Jesse Glick and I had a phone conf with a couple of JUnit people, including Kent Beck, on the future of <junit>

They've been getting reports of junit4/<junit> problems, which is not surprising given that ant1.65. doesn't work with junit4. We discussed what is coming in Ant1.7, and I guess junit4 is extra motivation for us to stick a beta of that out soon.

We discussed the recurrent support calls related to <junit> that we see

 -junit.jar not on ant's classpath

 -setting up the xml listener (needs xml parser on the path)

 -xml reports don’t fully escape everything they should, and when the app
terminates there is an empty xml file (because it buffers everything in a test case)

 -<junit> tries to run abstract test cases (no check for the abstract bit)

-people don't get their selection patterns right, and we try and run things that arent tests. We could do a check here for 3.x, but not for junit 4.

-People get extra burned when their pattern is **/Test* and they have a nested inner class, because of course that TestSomething$Inner.class matches the pattern

-not well integrated with logging APIs. we get the text as printed to stdout, but lose the full log metadata. If we had something behind commons-logging we could capture logs as data rather than as stdout messages.

-most of the methods are public, we know the task is delegated to, and probably
  subclassed, so are constrained in what we can change.

Jesse also explained what is done for junit4 support
 -exception class name pattern matching to distinguish faults from errors
 -suite() support
 -reflection for all this stuff so it builds on java1.4
 -picking up of junit4 before junit3

The consensus was that a new junit4 antlib/task would be the way forward, one that had the same attributes/elements as <junit>, better defaults (assertions on, fork=true?), and designed to run junit4 (and so compile on java5 only). It could then add new stuff for junit4, like recognise ignored tests and still report them. We'd need a new task/stylesheet for reporting junit4 runs.

We discussed where this task would go (antlib under ant vs. antlib at junit.org), and what the stability/redist implications would be. junit uses java which is very backwards compatible, though ant1.7 improves some things. Putting it in with junit4 gives it a tighter coupling to junit.

I think the consensus was that the junit CVS repository (on sourceforge) is the place to do this, but that ant developers need to provide help, ant users can provide input on wants/needs.

1. Who wants to help work on a new junit task?

2. What should it do?

3. Are there any enhancements we'd like to see in junit4 classes to help us?


My responses

(1) I would, with that caveat about no free time.
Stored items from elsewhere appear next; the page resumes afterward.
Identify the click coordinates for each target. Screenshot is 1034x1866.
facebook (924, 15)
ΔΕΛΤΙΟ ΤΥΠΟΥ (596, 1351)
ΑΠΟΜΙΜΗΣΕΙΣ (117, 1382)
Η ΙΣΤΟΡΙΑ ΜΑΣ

I could send them the chapters of JdWA that cover writing ant tasks, when I finish them in the next two
    weeks (according to the schedule!)

(2) what should it do?

  -Everything in <junit>,
  -Offer control of any new options
  -Listener interface enhancements
   -allow for log events as well as stdout.
   -provide our own commons logging/java logging back ends that route to
    the listeners
-set the forked jvm up with the right properties to route to these back ends

  -XML listener to be enhanced with
    -streaming of the output to file
-stick the results at the end of each run, instead of attributes on the root
     node (this is implicit with streaming)


-have some way of remembering which tests failed and only running them. This could be done with a listener that generates a file containing a list of classes that could be read by the task next time round and used to select
    classes to test

   -skip abstract tests always

-skip inner classes (with a $ in the shortname) unless testInnerClasses=true
    (we could patch this back onto junit too)

3. enhancements to junit

-a method "isFailure" on the assertion failure classes, for checking (through reflection in ant) for failures vs errors.

-I'd like serializable forms of test results, fault data and statistics. I had to do my own for smartfrog junit components, code I now share with gridunit. Serialized classes make it easy to share results around or save
    them to a file.

There isnt a formal junit mail list for developing this task; I think there ought to be and then interested people can get on it. They are going to put their dev branch onto gump though.